_WHAT IS EXPECTED_
Each line of the data below that contains "если" must be copied.

_DATA PROVIDED_

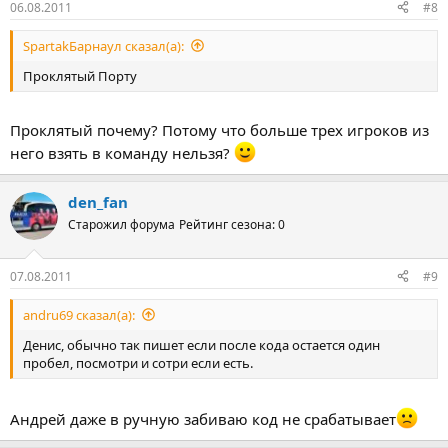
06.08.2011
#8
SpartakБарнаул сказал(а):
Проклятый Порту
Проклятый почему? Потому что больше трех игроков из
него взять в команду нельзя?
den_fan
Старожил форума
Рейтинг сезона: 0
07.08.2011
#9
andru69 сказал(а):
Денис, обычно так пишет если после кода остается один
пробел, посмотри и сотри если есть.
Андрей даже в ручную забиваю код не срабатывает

...

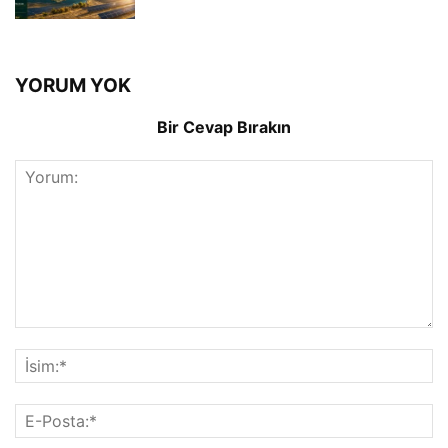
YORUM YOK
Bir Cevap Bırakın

==

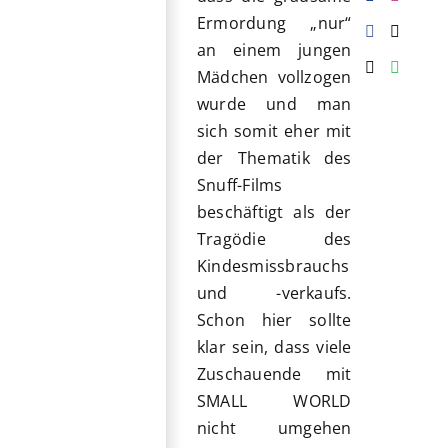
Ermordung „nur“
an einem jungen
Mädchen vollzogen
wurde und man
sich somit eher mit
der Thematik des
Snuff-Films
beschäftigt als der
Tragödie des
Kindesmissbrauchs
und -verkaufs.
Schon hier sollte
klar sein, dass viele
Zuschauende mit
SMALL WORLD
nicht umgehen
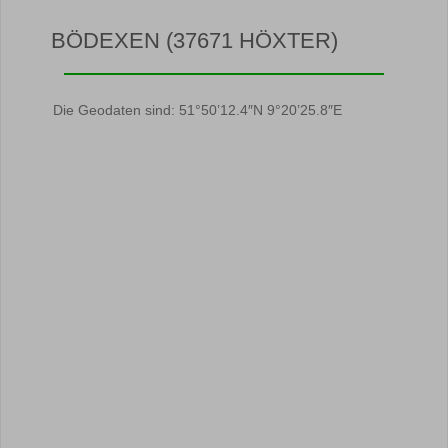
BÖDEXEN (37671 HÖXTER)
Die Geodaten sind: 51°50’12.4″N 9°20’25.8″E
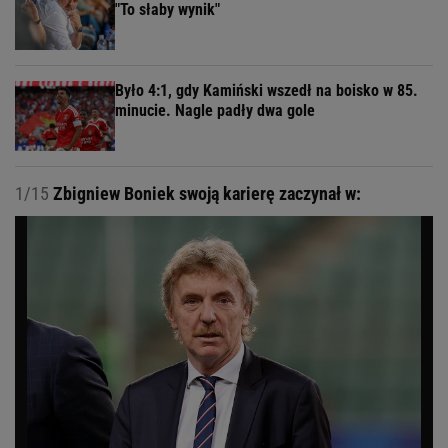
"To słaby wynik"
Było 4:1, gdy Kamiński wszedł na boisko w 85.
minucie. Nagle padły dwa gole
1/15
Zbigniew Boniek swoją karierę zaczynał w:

_RESPONSE BELOW_
Денис, обычно так пишет если после кода остается один
пробел, посмотри и сотри если есть.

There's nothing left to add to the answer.